Rundka honorowa po Sosnowcu,tak na rozruszanie kości. Szprycha mi strzeliła z tyłu więc pojechałem do domu,to już czwarta ostatnio,chyba trzeba będzie wszystkie wymienić na nowe bo tak będą po jednej sobie pękać. Pozdrawiam. max speed 24.44 łał
Dziś lajtowo,z Krzysiem,pojechaliśmy do Będzina aby nawrócić w okolicach dworca PKP i do Sosnowca wyjechaliśmy z tyłu DECATHLONA i AUCHANA potem wiaduktem i w stronę centrum przez Środulę na ślimaczek standardowo i dom. Tempo spacerowe po południu troszkę popadało więc powiewało chłodnym wieczornym powietrzem,przyjemnie sie jechało spacerowym tempem. Było oczywiście jak zwykle fajnie. Krzyś i rumaki Zachód ślimaczek czyli wjazd na wiadukt,tylko fragment,następnym razem znajdę lepsze miejsce aby objąć większą część [ Pozdrawiam. max speed 40.03
kręcimy,kręcimy nie opylamy! Takie motto miała dzisiejsza przejażdżka niedaleko domu,jeździłem właściwie w kółko prawie że.Pod ślimaczka parę razy dziś podjeżdżałem,ścigałem się z bikerem,który cisnął na góralu szanse miałem taką że mnie nie zgubił,przynajmniej nie na takim krótkim dystansie nie wiem może było że 700 m lekko z górki,licznik wskazał 38km/h fajny sprint,potem gość w lewo a ja w prawo.Chwila odpoczynku bo zmachałem się trochę i znowu kółeczko czyli pod ślimasczka bardzo przyjemny podjazd,potem trochę prostej i w lewo na ulicę na której mieszkam znowu zakręt patrze skuter mnie leniwie wyprzedza i znowu mi się śrubka odkręciła i za nim przwie go dogoniłem,ale zobaczył w lusterku co się dzieje i docisnął ja niestety nie mogłem docisnąć bo już i tak miałem gdzieś ze 34km/h a było pod górkę lekko.Potem jeszcze większe kółeczko czyli ul G Roweckiego-Gospodarcza-Staropogońska-Mariacka dom. Jak zwykle było super,pomimo że nogi trochę bolą,ale to nic. Pozdrawiam. max speed 38.49
Wyciągnąłem dziś syna na rower,argumentem były lody he he he.

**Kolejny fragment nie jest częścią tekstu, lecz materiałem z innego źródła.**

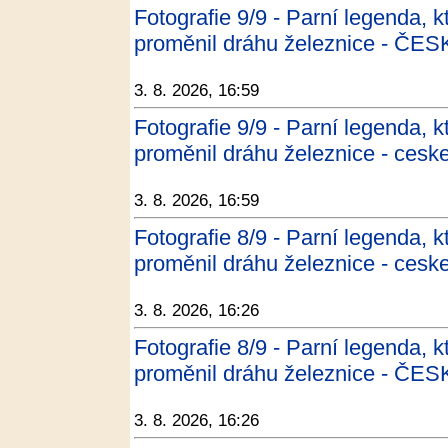
Fotografie 9/9 - Parní legenda, 
proměnil dráhu železnice - Č
3. 8. 2026, 16:59
Fotografie 9/9 - Parní legenda, 
proměnil dráhu železnice - cesk
3. 8. 2026, 16:59
Fotografie 8/9 - Parní legenda, 
proměnil dráhu železnice - cesk
3. 8. 2026, 16:26
Fotografie 8/9 - Parní legenda, 
proměnil dráhu železnice - Č
3. 8. 2026, 16:26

Przejechaliśmy się na Stawiki,potem kawałek asfaltem i w teren na Chubertusa,następnie na drogę z Mysłowic i do centrum potem pod ślimaczka i już w domu.Na ślimaczku było fajnie pod górkę oczywiście wyprzedził nas traktor za nim jakiś koleś sobie przemknął na góralu i jeszcze na samym szczycie dowiedziałem sie od syna że się wlokę pod tą górkę.Wyszło na to że jestem cienki,oni na górskich w tym syn na kołach 24 cali a ja na krowie 15kilowej i kołach 28 cali,niech się z górki cwaniaki zmierzą ha ha ha ja bez pedałowania mam 40km/h bez większego problemu,a jakbym docisnął....ho ho.Fajnie było i to jest najważniejsze. wspomniane lody
Lubię terenowo i szosowo.Obecnie jeżdżę na trekkingu..Jak tylko mam czas chętnie spędzam go na rowerze.Do zobaczenia na drodze.
15.01.09 do stajni dołącza MERIDA TFS,teraz będzie też terenowo z tym że bardziej konkretnie.